O jornalista estava no local para cobrir uma história aparentemente comum de desentendimentos entre vizinhas, que tinha como pano de fundo questões de ciúmes. No entanto, a situação tomou um rumo completamente inesperado quando uma das envolvidas, em um gesto de impulso e indignação, decidiu expor publicamente a infidelidade de seu marido.
Segurando um celular, a mulher, visivelmente transtornada, apontou a tela diretamente para a câmera do telejornal, revelando imagens íntimas do marido com outra mulher. A reação imediata do repórter, “Pera aí, que isso!”, refletiu o choque e o desconforto diante da situação inapropriada, especialmente considerando a natureza ao vivo da transmissão e a possibilidade de crianças estarem assistindo o programa naquele momento.

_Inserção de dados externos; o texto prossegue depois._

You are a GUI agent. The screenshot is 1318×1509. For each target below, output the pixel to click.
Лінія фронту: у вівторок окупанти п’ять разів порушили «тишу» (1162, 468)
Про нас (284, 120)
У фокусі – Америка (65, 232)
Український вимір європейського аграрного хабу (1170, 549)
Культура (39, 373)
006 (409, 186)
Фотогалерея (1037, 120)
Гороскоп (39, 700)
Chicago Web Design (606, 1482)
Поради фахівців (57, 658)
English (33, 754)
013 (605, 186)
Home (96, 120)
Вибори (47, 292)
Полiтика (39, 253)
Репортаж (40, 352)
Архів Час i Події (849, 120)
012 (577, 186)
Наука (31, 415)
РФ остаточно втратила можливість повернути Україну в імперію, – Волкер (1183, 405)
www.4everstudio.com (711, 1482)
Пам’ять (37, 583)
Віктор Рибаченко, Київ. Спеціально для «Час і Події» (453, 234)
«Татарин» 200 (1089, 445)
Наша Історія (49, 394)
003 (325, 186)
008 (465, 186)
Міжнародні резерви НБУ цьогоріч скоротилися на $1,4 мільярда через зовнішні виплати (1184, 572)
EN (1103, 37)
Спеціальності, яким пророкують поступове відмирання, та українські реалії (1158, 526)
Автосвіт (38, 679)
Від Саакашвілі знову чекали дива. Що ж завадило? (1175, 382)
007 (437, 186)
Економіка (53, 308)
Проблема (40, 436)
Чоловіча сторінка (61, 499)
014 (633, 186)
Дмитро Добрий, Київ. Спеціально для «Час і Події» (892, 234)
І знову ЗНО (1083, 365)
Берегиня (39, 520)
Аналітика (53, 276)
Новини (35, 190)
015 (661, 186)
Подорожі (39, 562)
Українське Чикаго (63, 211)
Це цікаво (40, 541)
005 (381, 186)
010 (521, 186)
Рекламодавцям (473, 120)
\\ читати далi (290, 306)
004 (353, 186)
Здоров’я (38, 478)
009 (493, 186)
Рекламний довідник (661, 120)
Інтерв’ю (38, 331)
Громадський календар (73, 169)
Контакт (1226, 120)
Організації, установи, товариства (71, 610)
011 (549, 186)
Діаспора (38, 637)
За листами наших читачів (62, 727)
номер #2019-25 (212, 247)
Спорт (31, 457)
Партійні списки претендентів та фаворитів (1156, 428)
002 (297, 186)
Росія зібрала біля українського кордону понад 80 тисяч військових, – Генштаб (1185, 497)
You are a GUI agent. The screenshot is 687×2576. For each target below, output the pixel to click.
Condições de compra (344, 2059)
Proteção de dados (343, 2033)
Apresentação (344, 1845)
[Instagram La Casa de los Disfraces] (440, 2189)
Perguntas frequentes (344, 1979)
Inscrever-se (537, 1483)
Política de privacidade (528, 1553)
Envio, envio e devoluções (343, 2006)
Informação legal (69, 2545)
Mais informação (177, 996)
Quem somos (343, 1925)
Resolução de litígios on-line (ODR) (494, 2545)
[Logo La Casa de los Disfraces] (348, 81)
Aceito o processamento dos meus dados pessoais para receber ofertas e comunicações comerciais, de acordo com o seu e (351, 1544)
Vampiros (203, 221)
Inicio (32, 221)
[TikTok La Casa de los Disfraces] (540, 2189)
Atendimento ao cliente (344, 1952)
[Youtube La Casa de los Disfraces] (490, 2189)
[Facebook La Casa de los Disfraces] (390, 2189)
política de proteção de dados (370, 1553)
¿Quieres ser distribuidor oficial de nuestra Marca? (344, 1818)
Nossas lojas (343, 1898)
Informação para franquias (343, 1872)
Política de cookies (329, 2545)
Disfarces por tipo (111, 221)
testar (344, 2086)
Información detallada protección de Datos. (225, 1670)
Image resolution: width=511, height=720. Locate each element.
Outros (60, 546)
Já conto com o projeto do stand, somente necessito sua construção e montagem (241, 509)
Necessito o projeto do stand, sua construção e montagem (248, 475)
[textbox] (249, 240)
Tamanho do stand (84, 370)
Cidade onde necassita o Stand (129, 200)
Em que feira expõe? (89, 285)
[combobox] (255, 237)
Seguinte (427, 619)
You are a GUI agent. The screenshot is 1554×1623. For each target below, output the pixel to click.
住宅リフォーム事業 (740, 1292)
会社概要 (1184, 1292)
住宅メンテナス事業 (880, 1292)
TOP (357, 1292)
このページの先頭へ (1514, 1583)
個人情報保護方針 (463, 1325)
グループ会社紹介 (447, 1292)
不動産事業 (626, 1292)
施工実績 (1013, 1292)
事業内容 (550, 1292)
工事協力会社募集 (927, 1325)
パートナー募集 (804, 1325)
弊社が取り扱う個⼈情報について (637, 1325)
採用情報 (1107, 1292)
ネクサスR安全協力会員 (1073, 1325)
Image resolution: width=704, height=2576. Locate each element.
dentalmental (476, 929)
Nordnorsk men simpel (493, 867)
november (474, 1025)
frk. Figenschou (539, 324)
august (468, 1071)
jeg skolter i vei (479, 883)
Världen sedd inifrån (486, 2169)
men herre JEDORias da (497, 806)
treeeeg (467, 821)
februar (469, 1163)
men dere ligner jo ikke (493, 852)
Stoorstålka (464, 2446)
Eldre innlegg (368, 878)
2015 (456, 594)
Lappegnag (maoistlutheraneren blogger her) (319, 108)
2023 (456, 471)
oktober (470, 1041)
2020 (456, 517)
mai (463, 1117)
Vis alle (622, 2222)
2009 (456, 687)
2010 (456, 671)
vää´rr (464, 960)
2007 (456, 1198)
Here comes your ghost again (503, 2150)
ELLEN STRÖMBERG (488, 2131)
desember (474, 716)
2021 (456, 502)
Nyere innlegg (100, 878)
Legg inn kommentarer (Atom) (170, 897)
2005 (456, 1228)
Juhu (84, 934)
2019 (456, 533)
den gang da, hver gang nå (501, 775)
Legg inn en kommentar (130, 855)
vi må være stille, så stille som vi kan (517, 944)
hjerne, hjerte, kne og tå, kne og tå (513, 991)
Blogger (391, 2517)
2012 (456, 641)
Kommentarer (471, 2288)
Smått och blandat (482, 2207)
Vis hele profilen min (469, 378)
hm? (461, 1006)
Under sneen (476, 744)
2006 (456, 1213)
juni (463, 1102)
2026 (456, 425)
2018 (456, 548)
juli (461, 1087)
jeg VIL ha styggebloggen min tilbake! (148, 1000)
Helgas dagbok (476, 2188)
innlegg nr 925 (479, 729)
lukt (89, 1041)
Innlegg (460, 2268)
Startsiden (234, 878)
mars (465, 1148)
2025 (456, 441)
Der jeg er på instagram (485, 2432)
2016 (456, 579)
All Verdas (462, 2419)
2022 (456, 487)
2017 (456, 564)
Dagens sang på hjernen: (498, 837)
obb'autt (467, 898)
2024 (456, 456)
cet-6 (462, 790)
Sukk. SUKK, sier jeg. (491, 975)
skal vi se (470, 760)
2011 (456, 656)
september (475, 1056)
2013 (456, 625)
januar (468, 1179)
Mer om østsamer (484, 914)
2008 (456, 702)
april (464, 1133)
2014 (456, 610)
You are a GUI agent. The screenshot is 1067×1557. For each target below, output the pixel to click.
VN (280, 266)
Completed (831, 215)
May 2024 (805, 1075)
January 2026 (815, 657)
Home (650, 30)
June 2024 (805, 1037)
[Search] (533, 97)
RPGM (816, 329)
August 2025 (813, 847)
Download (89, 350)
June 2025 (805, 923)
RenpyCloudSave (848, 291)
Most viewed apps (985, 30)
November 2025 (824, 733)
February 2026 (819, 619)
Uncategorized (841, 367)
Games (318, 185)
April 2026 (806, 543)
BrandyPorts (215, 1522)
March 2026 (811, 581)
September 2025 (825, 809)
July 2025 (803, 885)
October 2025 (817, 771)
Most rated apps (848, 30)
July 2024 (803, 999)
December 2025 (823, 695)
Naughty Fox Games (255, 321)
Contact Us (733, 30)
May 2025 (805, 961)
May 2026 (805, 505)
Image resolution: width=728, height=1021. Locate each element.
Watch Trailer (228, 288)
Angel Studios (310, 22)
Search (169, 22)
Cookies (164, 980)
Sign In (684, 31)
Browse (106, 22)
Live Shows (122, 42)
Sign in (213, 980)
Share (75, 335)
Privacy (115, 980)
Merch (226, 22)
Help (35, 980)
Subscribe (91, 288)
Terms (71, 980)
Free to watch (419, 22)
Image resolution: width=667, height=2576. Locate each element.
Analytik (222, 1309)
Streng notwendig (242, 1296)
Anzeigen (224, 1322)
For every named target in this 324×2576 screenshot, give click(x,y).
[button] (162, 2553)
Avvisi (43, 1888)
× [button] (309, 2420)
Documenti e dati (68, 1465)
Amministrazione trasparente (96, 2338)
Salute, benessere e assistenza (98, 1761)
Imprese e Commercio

O profissional de jornalismo, tentando manter a compostura e a ética, prontamente alertou sobre a presença potencial de um público jovem, destacando a importância da responsabilidade na transmissão de conteúdos pela televisão. Apesar dos avisos, a mulher continuou a mostrar as evidências da traição, insistindo em sua decisão de expor publicamente o ato.
Esse incidente não apenas chocou os telespectadores e a equipe do programa, mas também destacou questões complexas relacionadas à privacidade, ética jornalística e os limites do que pode ser considerado aceitável em uma transmissão ao vivo. A situação reforça a necessidade de preparação e protocolos claros para lidar com o imprevisível ao cobrir histórias em tempo real, especialmente em contextos sensíveis que envolvem relações pessoais e emoções intensas.